Provided data ::
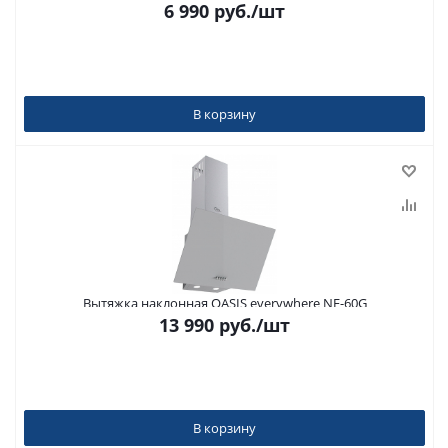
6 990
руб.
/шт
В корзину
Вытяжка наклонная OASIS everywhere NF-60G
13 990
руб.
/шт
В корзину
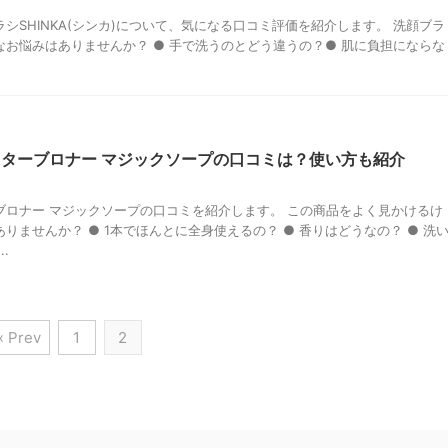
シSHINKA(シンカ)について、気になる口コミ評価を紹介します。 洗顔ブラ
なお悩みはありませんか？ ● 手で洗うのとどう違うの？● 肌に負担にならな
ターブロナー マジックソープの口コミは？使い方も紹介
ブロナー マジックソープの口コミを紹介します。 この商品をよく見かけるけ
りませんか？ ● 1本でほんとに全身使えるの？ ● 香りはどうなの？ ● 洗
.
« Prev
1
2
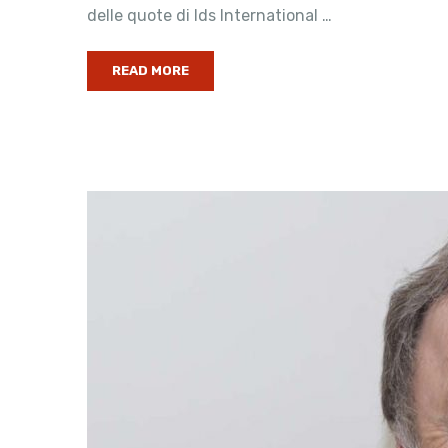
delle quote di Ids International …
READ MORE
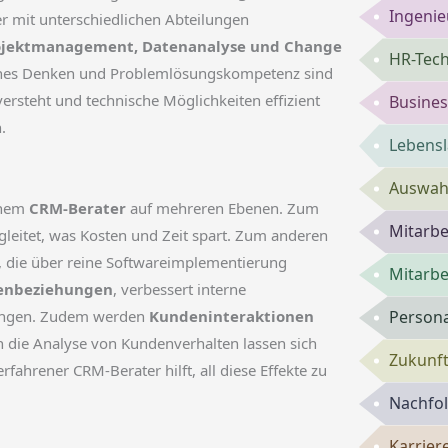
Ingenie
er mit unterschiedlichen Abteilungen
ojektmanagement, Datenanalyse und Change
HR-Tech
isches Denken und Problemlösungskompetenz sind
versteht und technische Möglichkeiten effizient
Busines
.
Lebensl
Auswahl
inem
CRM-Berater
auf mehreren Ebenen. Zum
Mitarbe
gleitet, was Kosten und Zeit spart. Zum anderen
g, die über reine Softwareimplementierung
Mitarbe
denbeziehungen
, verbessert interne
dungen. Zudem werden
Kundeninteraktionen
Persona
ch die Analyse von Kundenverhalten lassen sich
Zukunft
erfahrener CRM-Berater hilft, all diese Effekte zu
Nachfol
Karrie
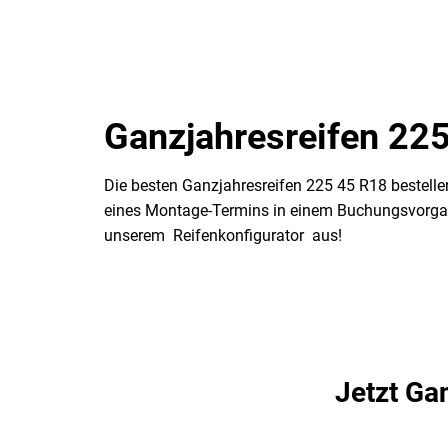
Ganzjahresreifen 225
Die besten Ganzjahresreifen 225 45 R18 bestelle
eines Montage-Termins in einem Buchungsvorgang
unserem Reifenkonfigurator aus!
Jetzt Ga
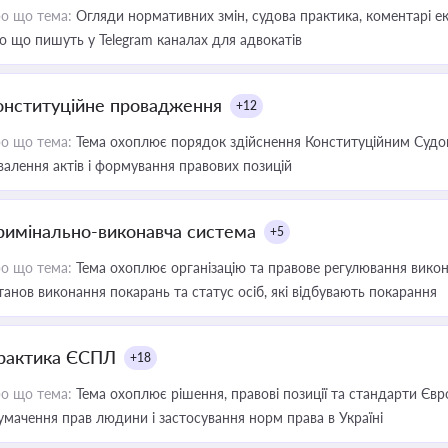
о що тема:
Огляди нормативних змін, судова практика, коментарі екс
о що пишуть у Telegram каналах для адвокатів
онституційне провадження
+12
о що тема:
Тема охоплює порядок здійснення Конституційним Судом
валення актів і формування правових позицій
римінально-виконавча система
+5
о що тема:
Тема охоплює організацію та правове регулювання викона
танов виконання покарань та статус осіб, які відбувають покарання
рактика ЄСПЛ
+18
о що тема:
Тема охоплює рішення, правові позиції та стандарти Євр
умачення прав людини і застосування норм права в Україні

To do ::
Nothing but an exact copy of the data, without its images, should make up your answer.

Answer ::
6 990
руб.
/шт
В корзину
Вытяжка наклонная OASIS everywhere NF-60G
13 990
руб.
/шт
В корзину
シSHINKA(シンカ)について、気になる口コミ評価を紹介します。 洗顔ブラ
なお悩みはありませんか？ ● 手で洗うのとどう違うの？● 肌に負担にならな
ターブロナー マジックソープの口コミは？使い方も紹介
ブロナー マジックソープの口コミを紹介します。 この商品をよく見かけるけ
りませんか？ ● 1本でほんとに全身使えるの？ ● 香りはどうなの？ ● 洗
.
« Prev
1
2
delle quote di Ids International …
READ MORE
Ingenie
er mit unterschiedlichen Abteilungen
ojektmanagement, Datenanalyse und Change
HR-Tech
isches Denken und Problemlösungskompetenz sind
versteht und technische Möglichkeiten effizient
Busines
.
Lebensl
Auswahl
inem
CRM-Berater
auf mehreren Ebenen. Zum
Mitarbe
gleitet, was Kosten und Zeit spart. Zum anderen
g, die über reine Softwareimplementierung
Mitarbe
denbeziehungen
, verbessert interne
dungen. Zudem werden
Kundeninteraktionen
Persona
ch die Analyse von Kundenverhalten lassen sich
Zukunft
erfahrener CRM-Berater hilft, all diese Effekte zu
Nachfol
Karrie
Ganzjahresreifen 225
Die besten Ganzjahresreifen 225 45 R18 bestelle
eines Montage-Termins in einem Buchungsvorgang
unserem Reifenkonfigurator aus!
Jetzt Ga
о що тема:
Огляди нормативних змін, судова практика, коментарі екс
о що пишуть у Telegram каналах для адвокатів
онституційне провадження
+12
о що тема:
Тема охоплює порядок здійснення Конституційним Судом
валення актів і формування правових позицій
римінально-виконавча система
+5
о що тема:
Тема охоплює організацію та правове регулювання викона
танов виконання покарань та статус осіб, які відбувають покарання
рактика ЄСПЛ
+18
о що тема:
Тема охоплює рішення, правові позиції та стандарти Євр
умачення прав людини і застосування норм права в Україні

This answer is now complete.